ACTIVITY: Ignoring the images, restate the records below word for word.

━━ INPUT MATERIAL ━━

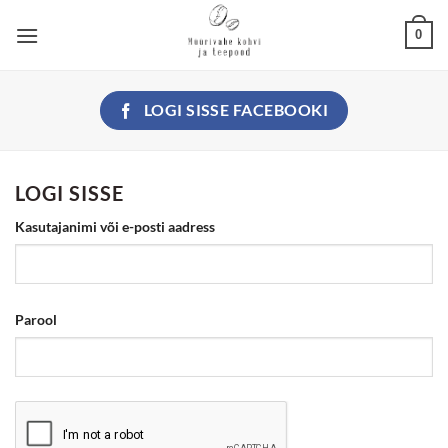
Skip
0
to
content
LOGI SISSE
FACEBOOKI
LOGI SISSE
Nõutud
Kasutajanimi või e-posti aadress
Nõutud
Parool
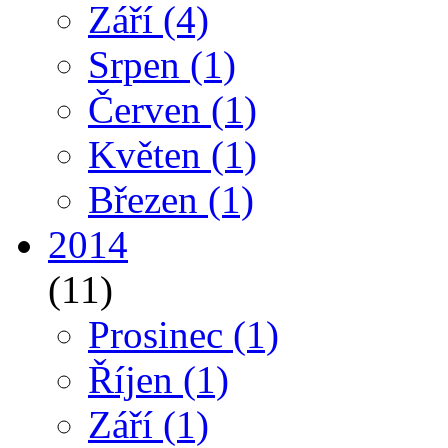
Září
(4)
Srpen
(1)
Červen
(1)
Květen
(1)
Březen
(1)
2014
(11)
Prosinec
(1)
Říjen
(1)
Září
(1)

━━━

ANSWER AREA:
Skip
0
to
content
LOGI SISSE
FACEBOOKI
LOGI SISSE
Nõutud
Kasutajanimi või e-posti aadress
Nõutud
Parool
Září
(4)
Srpen
(1)
Červen
(1)
Květen
(1)
Březen
(1)
2014
(11)
Prosinec
(1)
Říjen
(1)
Září
(1)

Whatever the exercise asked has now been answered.